Глава 4. Студии танца и пластики
Семена, брошенные Айседорой Дункан в российскую почву, быстро взошли и принесли плоды. По свидетельству современника, уже в 1911 году в Москве можно было найти «представителей всех методов и направлений современного танца»
[299]: школу античной пластики графа Бобринского, частную балетную школу Лидии Нелидовой, ритмическую гимнастику по системе Далькроза, студию пластики Эллы Рабенек и еще одну, открытую ее ученицами. «Пластика», «выразительное» или «сценическое движение» преподавались в школах императорских театров и на частных курсах еще до приезда в Россию Дункан, но ее выступления придали им иное направление. В театральной школе А. П. Петровского, например, «всех учениц разули, одели в хитоны. Мазурку и менуэты сменили танцевальные этюды „Радость“, „Печаль“, „Гнев“. Не умолкал рояль…»

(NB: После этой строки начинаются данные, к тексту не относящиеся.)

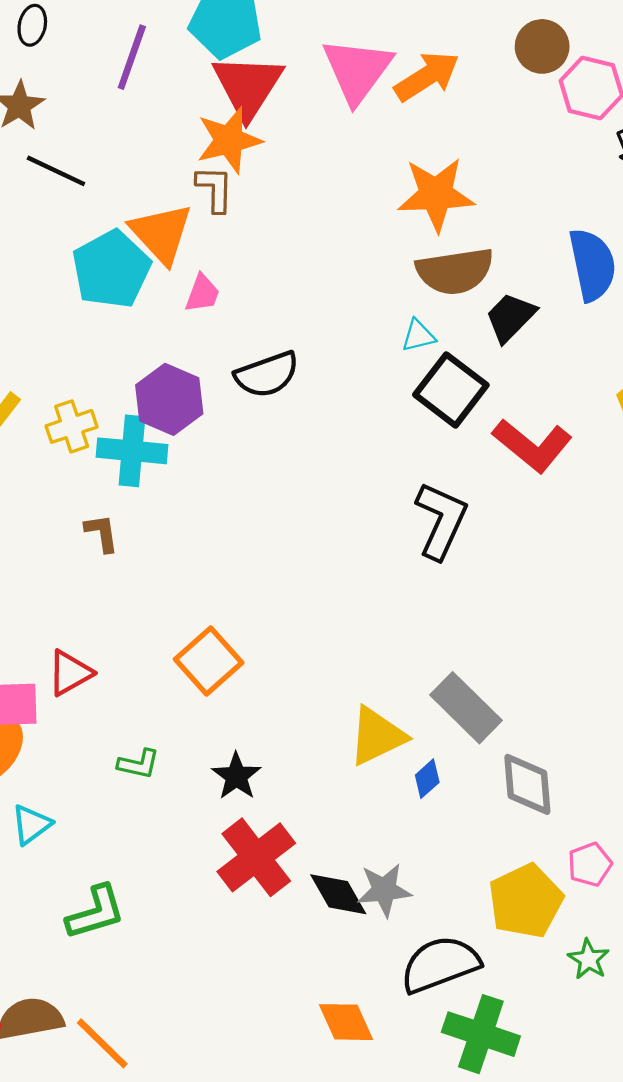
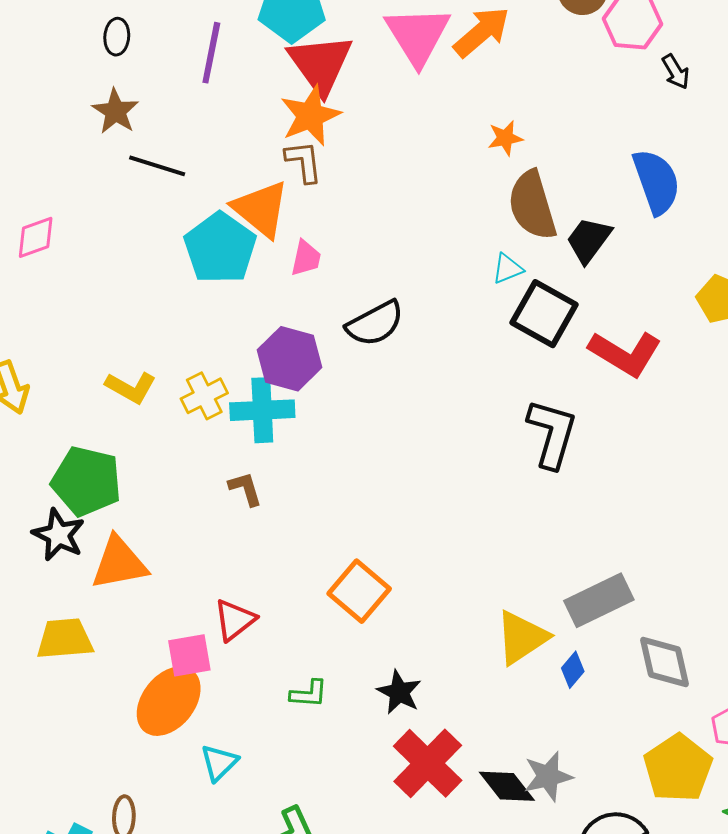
orange star: (436, 194) -> (505, 138), size x0.5
brown semicircle: (455, 271) -> (532, 205), turned 90
gray rectangle: (466, 708) -> (599, 600), turned -62

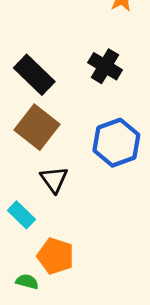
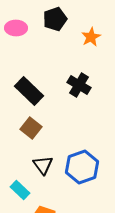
brown square: (37, 127) -> (31, 128), size x0.7
blue hexagon: (116, 143) -> (82, 167), moved

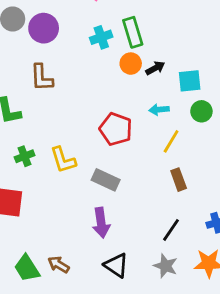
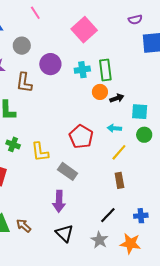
purple circle: (44, 28) -> (50, 64), moved
brown L-shape: (42, 78) -> (24, 83), moved
green cross: (25, 156) -> (13, 144), turned 32

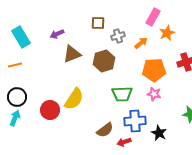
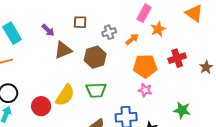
brown square: (98, 23) -> (80, 22), moved
purple arrow: (57, 34) -> (48, 30), turned -112
green trapezoid: (122, 94) -> (96, 90), moved

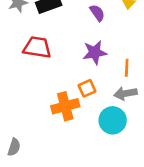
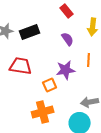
orange line: (127, 68) -> (89, 60), moved
orange square: (87, 88) -> (50, 85), moved

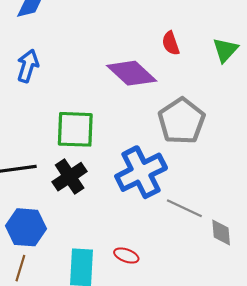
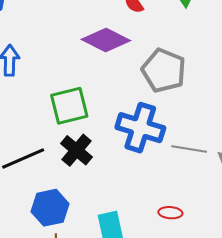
blue cross: (141, 172) -> (140, 128), turned -30
red ellipse: (126, 256) -> (170, 213), moved

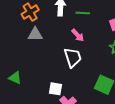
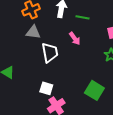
white trapezoid: (73, 57) -> (50, 52), moved

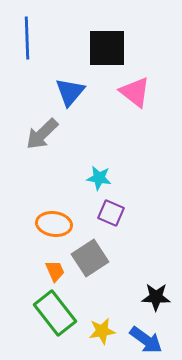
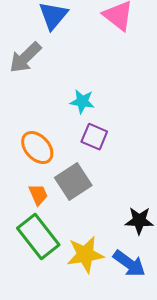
orange ellipse: (54, 224) -> (37, 148), turned 40
yellow star: (102, 331) -> (85, 255), size x1.4

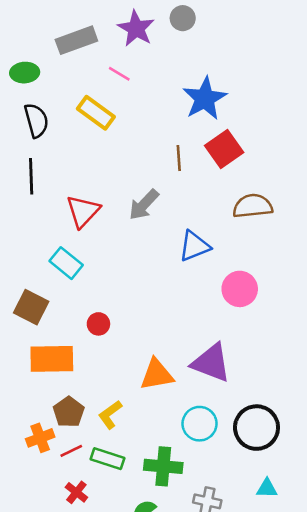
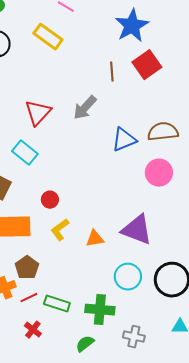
brown semicircle: (253, 206) -> (163, 132), moved
orange triangle: (157, 374) -> (95, 239), size x0.7
yellow L-shape: (110, 415) -> (60, 230), moved

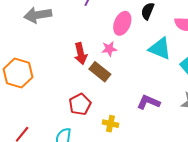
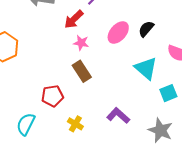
pink star: (109, 49) -> (81, 43), moved
red arrow: (81, 54) -> (74, 19), moved, turned 40

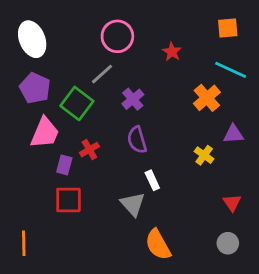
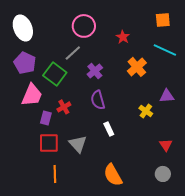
orange cross: (207, 98) -> (137, 67), moved
gray triangle: (133, 204) -> (78, 144), moved
orange line: (24, 243) -> (55, 174), moved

[300] В Суворинской школе «пластику», больше напоминавшую балетную пантомиму, преподавал балетмейстер императорского театра И. К. Делазари: ученики перед зеркалом репетировали движения и позы, «выразительно передававшие чувства». В школе графа Алексея Александровича Бобринского по изображениям на греческих вазах воссоздавали пляски и ритуалы Эллады.